| What is being asked |
Set down the lines below, exactly, starting at the one that contains "making sustainability the cor" and stopping at the last line, inclusive. Omit pictures.

• • • • •

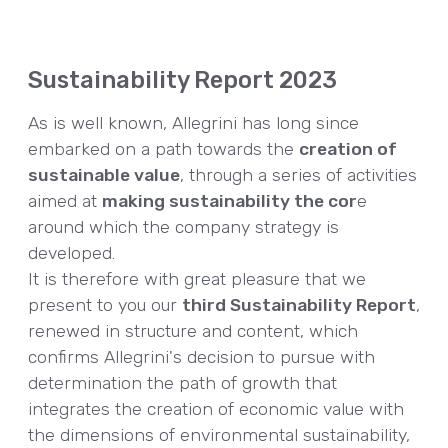
Sustainability Report 2023
As is well known, Allegrini has long since
embarked on a path towards the
creation of
sustainable value
, through a series of activities
aimed at
making sustainability the cor
e
around which the company strategy is
developed.
It is therefore with great pleasure that we
present to you our
third Sustainability Report
,
renewed in structure and content, which
confirms Allegrini's decision to pursue with
determination the path of growth that
integrates the creation of economic value with
the dimensions of environmental sustainability,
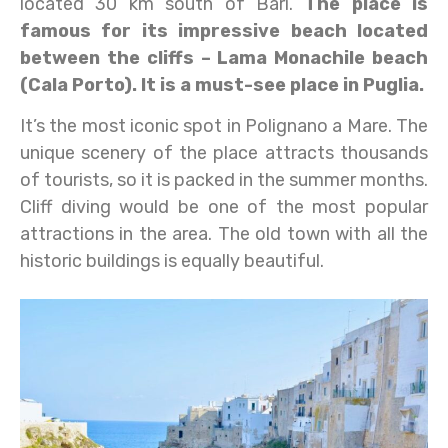
located 30 km south of Bari.
The place is
famous for its impressive beach located
between the cliffs – Lama Monachile beach
(Cala Porto). It is a must-see place in Puglia.
It’s the most iconic spot in Polignano a Mare. The
unique scenery of the place attracts thousands
of tourists, so it is packed in the summer months.
Cliff diving would be one of the most popular
attractions in the area. The old town with all the
historic buildings is equally beautiful.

• • • • •

| Answer for this exercise |
making sustainability the cor
e
around which the company strategy is
developed.
It is therefore with great pleasure that we
present to you our
third Sustainability Report
,
renewed in structure and content, which
confirms Allegrini's decision to pursue with
determination the path of growth that
integrates the creation of economic value with
the dimensions of environmental sustainability,
located 30 km south of Bari.
The place is
famous for its impressive beach located
between the cliffs – Lama Monachile beach
(Cala Porto). It is a must-see place in Puglia.
It’s the most iconic spot in Polignano a Mare. The
unique scenery of the place attracts thousands
of tourists, so it is packed in the summer months.
Cliff diving would be one of the most popular
attractions in the area. The old town with all the
historic buildings is equally beautiful.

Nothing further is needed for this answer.